PROBLEM DETAILS >> Pictures aside, each entry has to be returned exactly as it stands.

━━━ ENTRIES SUPPLIED

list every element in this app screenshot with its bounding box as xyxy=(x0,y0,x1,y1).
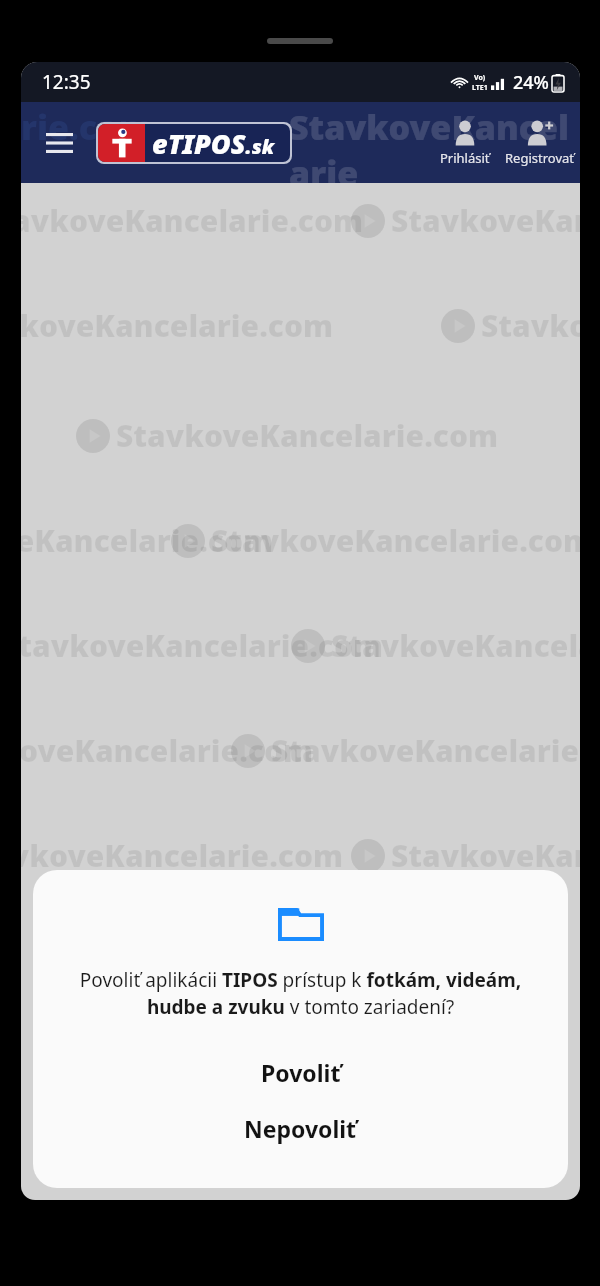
button[interactable]: Povoliť xyxy=(33,1050,568,1094)
staticText: Nepovoliť xyxy=(244,1113,357,1144)
staticText: StavkoveKancelarie.com xyxy=(391,200,580,241)
staticText: 12:35 xyxy=(42,69,91,95)
staticText: StavkoveKancelarie.com xyxy=(21,200,364,241)
staticText: StavkoveKancelarie.com xyxy=(271,730,580,771)
staticText: StavkoveKancelarie.com xyxy=(21,305,334,346)
staticText: eTIPOS.sk xyxy=(152,125,275,162)
staticText: StavkoveKancelarie.com xyxy=(481,305,580,346)
staticText: 24% xyxy=(513,70,549,95)
staticText: rie.com xyxy=(21,104,153,150)
staticText: StavkoveKancelarie.com xyxy=(21,625,384,666)
button[interactable]: Prihlásiť xyxy=(428,102,502,183)
staticText: StavkoveKancelarie.com xyxy=(211,520,580,561)
staticText: StavkoveKancelarie.com xyxy=(21,520,274,561)
button[interactable]: Registrovať xyxy=(502,102,576,183)
staticText: StavkoveKancelarie.com xyxy=(116,415,499,456)
staticText: StavkoveKancelarie.com xyxy=(21,835,344,876)
staticText: Registrovať xyxy=(505,149,574,167)
button[interactable]: Nepovoliť xyxy=(33,1106,568,1150)
staticText: Prihlásiť xyxy=(440,149,490,167)
button[interactable]: Menu xyxy=(35,119,83,167)
button[interactable]: eTIPOS.sk xyxy=(98,124,290,162)
staticText: StavkoveKancelarie.com xyxy=(331,625,580,666)
staticText: Vo) xyxy=(474,73,486,83)
staticText: LTE1 xyxy=(472,83,488,93)
staticText: Povoliť aplikácii TIPOS prístup k fotkám… xyxy=(61,967,540,1020)
staticText: StavkoveKancelarie xyxy=(289,104,580,183)
staticText: StavkoveKancelarie.com xyxy=(21,730,314,771)
staticText: Povoliť xyxy=(261,1057,341,1088)
staticText: StavkoveKancelarie.com xyxy=(391,835,580,876)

━━━━━━

RESPONSE >>
list every element in this app screenshot with its bounding box as xyxy=(x0,y0,x1,y1).
button[interactable]: Povoliť xyxy=(33,1050,568,1094)
staticText: Nepovoliť xyxy=(244,1113,357,1144)
staticText: StavkoveKancelarie.com xyxy=(391,200,580,241)
staticText: 12:35 xyxy=(42,69,91,95)
staticText: StavkoveKancelarie.com xyxy=(21,200,364,241)
staticText: StavkoveKancelarie.com xyxy=(271,730,580,771)
staticText: StavkoveKancelarie.com xyxy=(21,305,334,346)
staticText: eTIPOS.sk xyxy=(152,125,275,162)
staticText: StavkoveKancelarie.com xyxy=(481,305,580,346)
staticText: 24% xyxy=(513,70,549,95)
staticText: rie.com xyxy=(21,104,153,150)
staticText: StavkoveKancelarie.com xyxy=(21,625,384,666)
button[interactable]: Prihlásiť xyxy=(428,102,502,183)
staticText: StavkoveKancelarie.com xyxy=(211,520,580,561)
staticText: StavkoveKancelarie.com xyxy=(21,520,274,561)
button[interactable]: Registrovať xyxy=(502,102,576,183)
staticText: StavkoveKancelarie.com xyxy=(116,415,499,456)
staticText: StavkoveKancelarie.com xyxy=(21,835,344,876)
staticText: Registrovať xyxy=(505,149,574,167)
button[interactable]: Nepovoliť xyxy=(33,1106,568,1150)
staticText: Prihlásiť xyxy=(440,149,490,167)
button[interactable]: Menu xyxy=(35,119,83,167)
button[interactable]: eTIPOS.sk xyxy=(98,124,290,162)
staticText: StavkoveKancelarie.com xyxy=(331,625,580,666)
staticText: Vo) xyxy=(474,73,486,83)
staticText: LTE1 xyxy=(472,83,488,93)
staticText: Povoliť aplikácii TIPOS prístup k fotkám… xyxy=(61,967,540,1020)
staticText: StavkoveKancelarie xyxy=(289,104,580,183)
staticText: StavkoveKancelarie.com xyxy=(21,730,314,771)
staticText: Povoliť xyxy=(261,1057,341,1088)
staticText: StavkoveKancelarie.com xyxy=(391,835,580,876)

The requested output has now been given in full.